Marathon seems fine for the right audience. It's got a foundation that could be built upon. I respect that they ran public tests and clearly improved the game based on the feedback. But I'm struggling to see how this product is a fit for Bungie's size and budget. Many of my issues are a collation of repeated industry mistakes of blowing big money at bad ideas, Marathon is far from the worst of them, just the potential next in line of the GaaS cash bonfire.
The cost of all these billion dollar chasing projects has been jobs, the chance for cheaper and more creative games to happen, the chance for a more stable industry, a more humble industry, a chance to see genuine innovation that makes use of the hardware we have, not some dangling carrot of a future.

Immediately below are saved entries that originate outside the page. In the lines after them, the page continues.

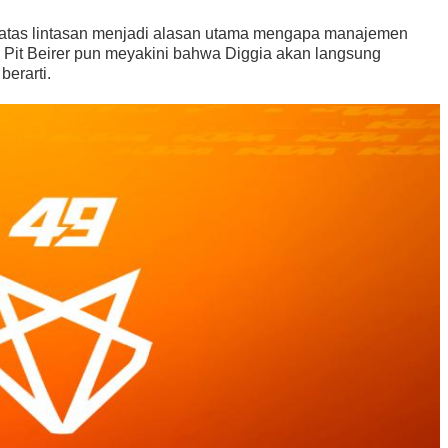
di atas lintasan menjadi alasan utama mengapa manajemen
Pit Beirer pun meyakini bahwa Diggia akan langsung
erarti.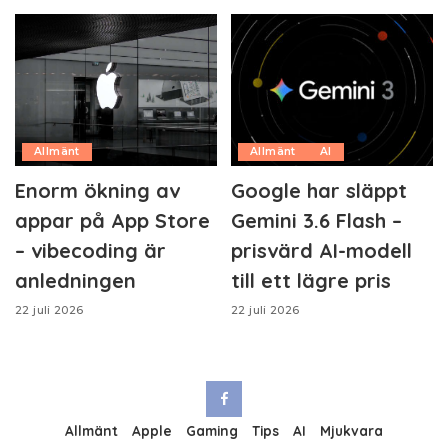
Allmänt
Allmänt
AI
Enorm ökning av
Google har släppt
appar på App Store
Gemini 3.6 Flash –
– vibecoding är
prisvärd AI-modell
anledningen
till ett lägre pris
22 juli 2026
22 juli 2026
Allmänt
Apple
Gaming
Tips
AI
Mjukvara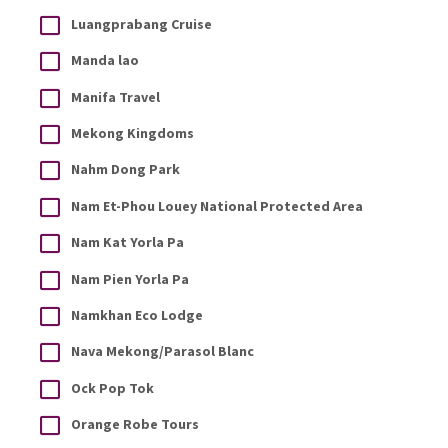
Luangprabang Cruise
Manda lao
Manifa Travel
Mekong Kingdoms
Nahm Dong Park
Nam Et-Phou Louey National Protected Area
Nam Kat Yorla Pa
Nam Pien Yorla Pa
Namkhan Eco Lodge
Nava Mekong/Parasol Blanc
Ock Pop Tok
Orange Robe Tours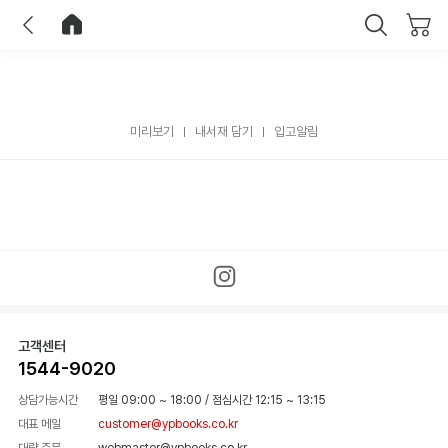
이전
홈으로 이동
닫기
미리보기
내서재 담기
입고알림
고객센터
1544-9020
상담가능시간
평일 09:00 ~ 18:00
/
점심시간 12:15 ~ 13:15
대표 메일
customer@ypbooks.co.kr
대량 주문
webmaster@ypbooks.co.kr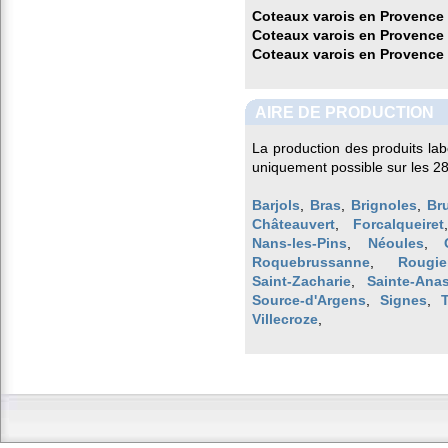
Coteaux varois en Provence
Coteaux varois en Provence
Coteaux varois en Provence
AIRE DE PRODUCTION
La production des produits la
uniquement possible sur les 2
Barjols
,
Bras
,
Brignoles
,
Br
Châteauvert
,
Forcalqueiret
Nans-les-Pins
,
Néoules
,
Roquebrussanne
,
Rougie
Saint-Zacharie
,
Sainte-Anas
Source-d'Argens
,
Signes
,
Villecroze
,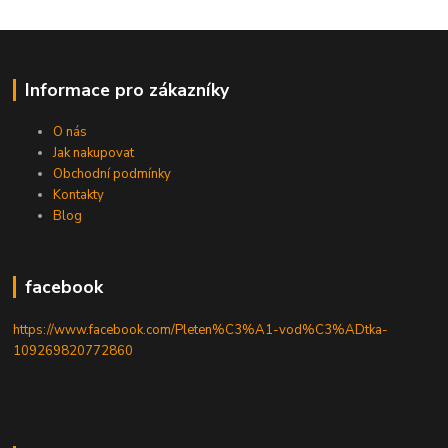
Informace pro zákazníky
O nás
Jak nakupovat
Obchodní podmínky
Kontakty
Blog
facebook
https://www.facebook.com/Pleten%C3%A1-vod%C3%ADtka-
109269820772860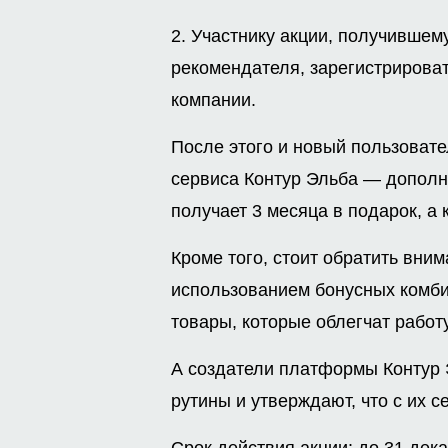
2. Участнику акции, получившем
рекомендателя, зарегистрирова
компании.
После этого и новый пользовате
сервиса Контур Эльба — дополн
получает 3 месяца в подарок, а 
Кроме того, стоит обратить вни
использованием бонусных комби
товары, которые облегчат работ
А создатели платформы Контур
рутины и утверждают, что с их 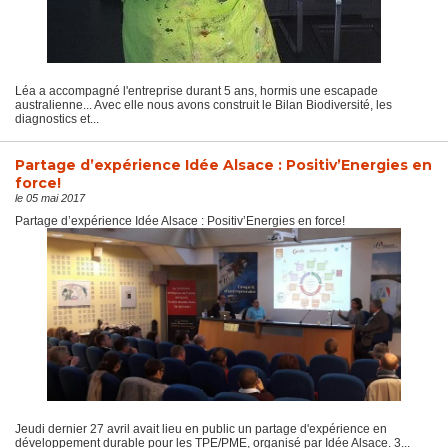
Léa a accompagné l'entreprise durant 5 ans, hormis une escapade
australienne... Avec elle nous avons construit le Bilan Biodiversité, les
diagnostics et...
Partage d’expérience Idée Alsace : Positiv’Energies en
force!
le 05 mai 2017
Partage d’expérience Idée Alsace : Positiv’Energies en force!
Jeudi dernier 27 avril avait lieu en public un partage d'expérience en
développement durable pour les TPE/PME, organisé par Idée Alsace. 3...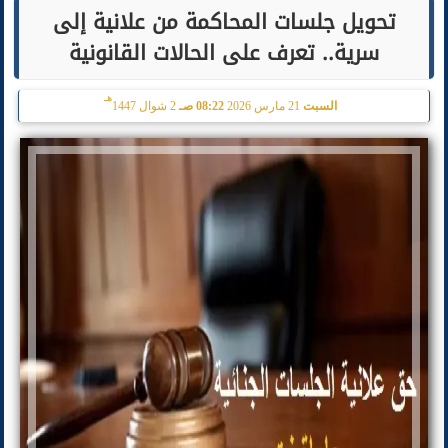
تحويل جلسات المحاكمة من علانية إلى
سرية.. تعرف على الحالات القانونية
هـ
السبت
21 مارس 2026
08:22 صـ
2 شوال 1447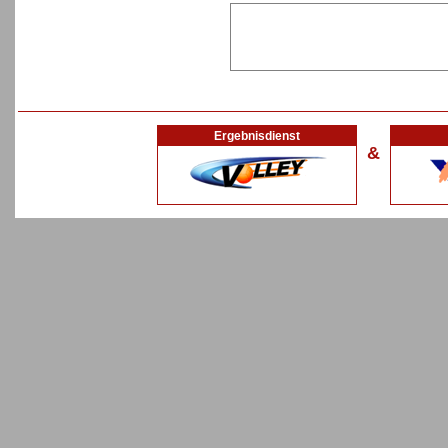
Ergebnisdienst
&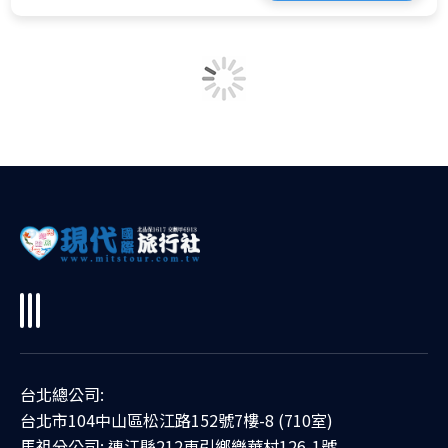
台北總公司:
台北市104中山區松江路152號7樓-8 (710室)
馬祖分公司: 連江縣212東引鄉樂華村126-1號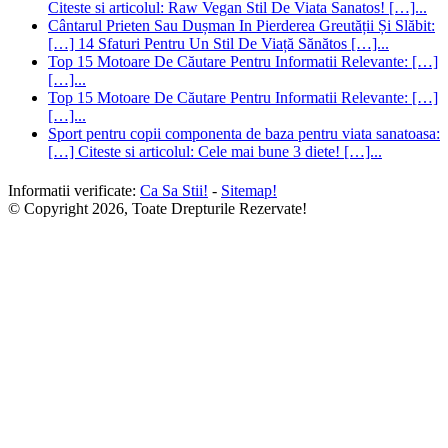
Citeste si articolul: Raw Vegan Stil De Viata Sanatos! […]...
Cântarul Prieten Sau Dușman In Pierderea Greutății Și Slăbit:
[…] 14 Sfaturi Pentru Un Stil De Viață Sănătos […]...
Top 15 Motoare De Căutare Pentru Informatii Relevante: […]
[…]...
Top 15 Motoare De Căutare Pentru Informatii Relevante: […]
[…]...
Sport pentru copii componenta de baza pentru viata sanatoasa:
[…] Citeste si articolul: Cele mai bune 3 diete! […]...
Informatii verificate:
Ca Sa Stii!
-
Sitemap!
© Copyright 2026, Toate Drepturile Rezervate!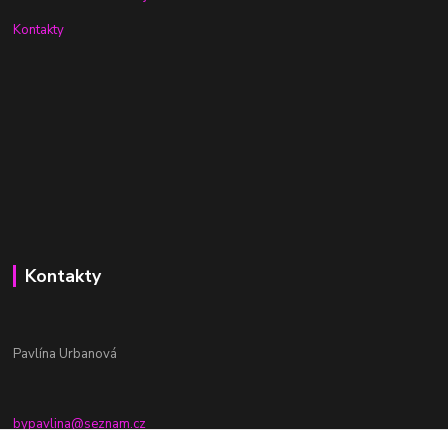
Kontakty
Kontakty
Pavlína Urbanová
bypavlina@seznam.cz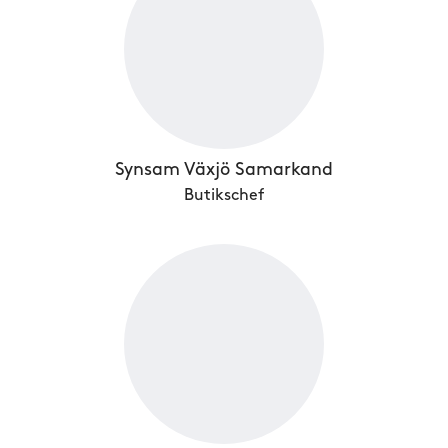
Synsam Växjö Samarkand
Butikschef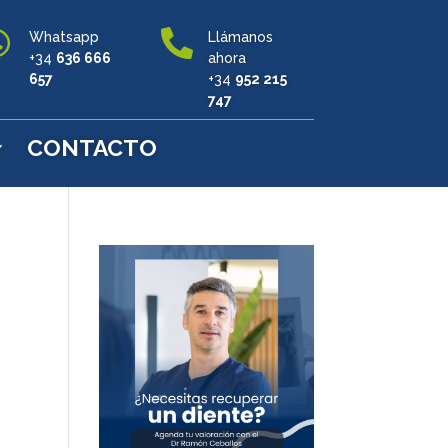


Whatsapp
Llámanos
+34
636 666
ahora
657
+34
952 215
747
CONTACTO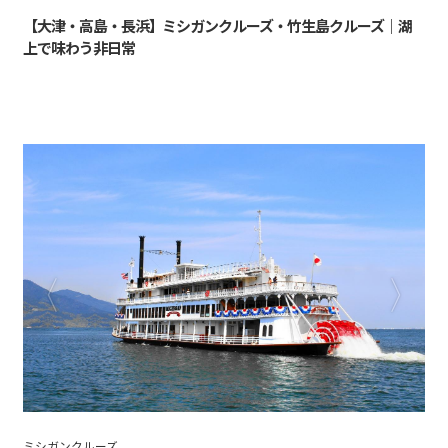
【大津・高島・長浜】ミシガンクルーズ・竹生島クルーズ｜湖
上で味わう非日常
ミシガンクルーズ3Fデッキ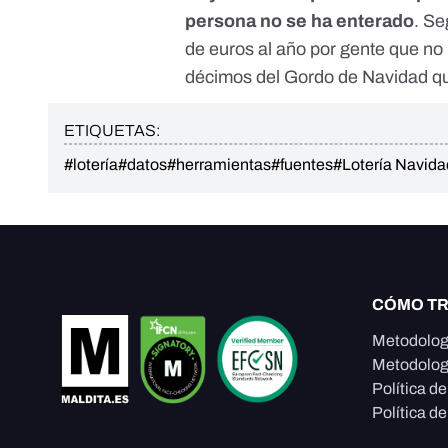
persona no se ha enterado
. S
de euros al año por gente que no
décimos del Gordo de Navidad q
ETIQUETAS:
#lotería
#datos
#herramientas
#fuentes
#Lotería Navida
CÓMO T
Metodolog
Metodolog
Política d
Política de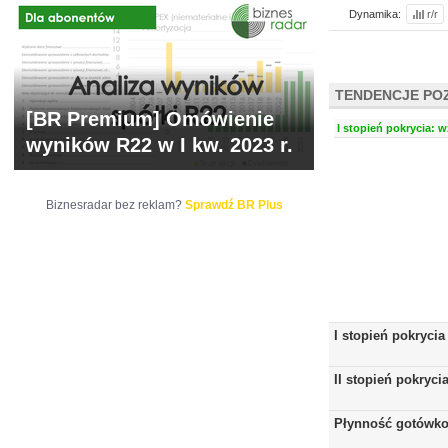
Dynamika:
r/r
TENDENCJE PO
[BR Premium] Omówienie
I stopień pokrycia: w
wyników R22 w I kw. 2023 r.
Biznesradar bez reklam?
Sprawdź BR Plus
I stopień pokrycia
II stopień pokryci
Płynność gotówk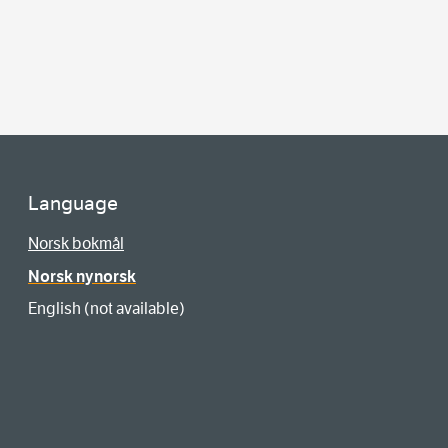
Language
Norsk bokmål
Norsk nynorsk
English (not available)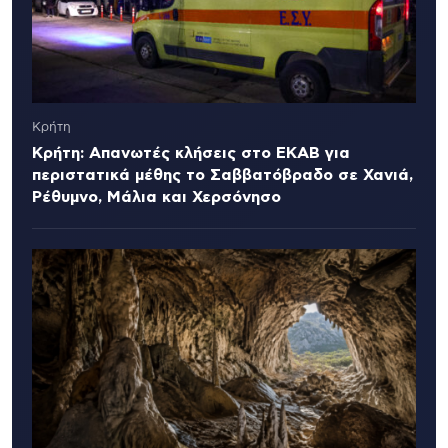
Κρήτη
Κρήτη: Απανωτές κλήσεις στο ΕΚΑΒ για
περιστατικά μέθης το Σαββατόβραδο σε Χανιά,
Ρέθυμνο, Μάλια και Χερσόνησο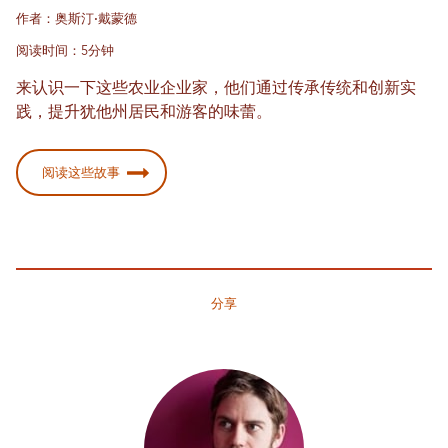
作者：奥斯汀·戴蒙德
阅读时间：5分钟
来认识一下这些农业企业家，他们通过传承传统和创新实
践，提升犹他州居民和游客的味蕾。
阅读这些故事
分享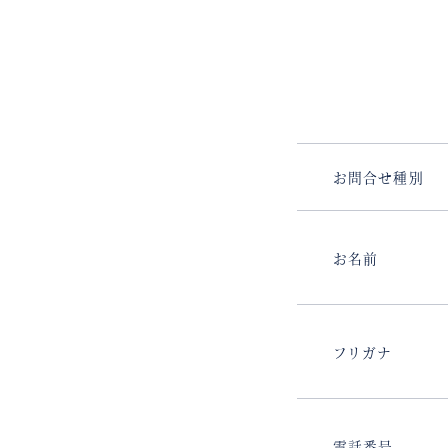
お問合せ種別
お名前
フリガナ
電話番号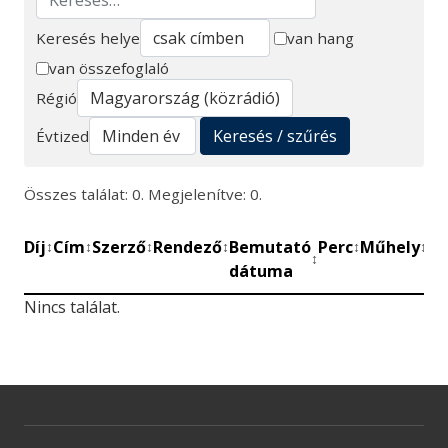
Keresés helye
van hang
van összefoglaló
Keresés
Régió
Keresés / szűrés
Évtized
Összes találat: 0. Megjelenítve: 0.
Díj
Cím
Szerző
Rendező
Bemutató
Perc
Műhely
Mű
↕
↕
↕
↕
↕
↕
↕
dátuma
be
Nincs találat.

AAA Games industry where's your innovation?
- Battle Royale? Nope, it was a mod of a mod
- Survival Games? Nope, it was a mod
- Extraction? Nope
You fund these too big to fail projects based on historic data that take years to make and are often too late to the party when they arrive. You don't give ideas time to prove themselves, you cut staff and kill games too late or too early based on how the wind is blowing that week. You ignore gamers, you tell them they're wrong, then you prove them right as products fail, then you blame them for it. Then you repeat your mistake out of spite, hubris, whatever, showing that lessons are slow to be learned.
Gaming has never had a bigger audience that's easier to reach. We should have our bellies full of goodness from a mature and well learned industry who's learned from past mistakes as to not repeat them. Games should be built for their audience and not some unobtainable number.
Marathon is a sweaty game. It should embrace that. Polish the edges to make sure that it finds everyone it should. Make those gamers happy. Be happy with the numbers it earned. Be not for everyone, let other games make other people happy.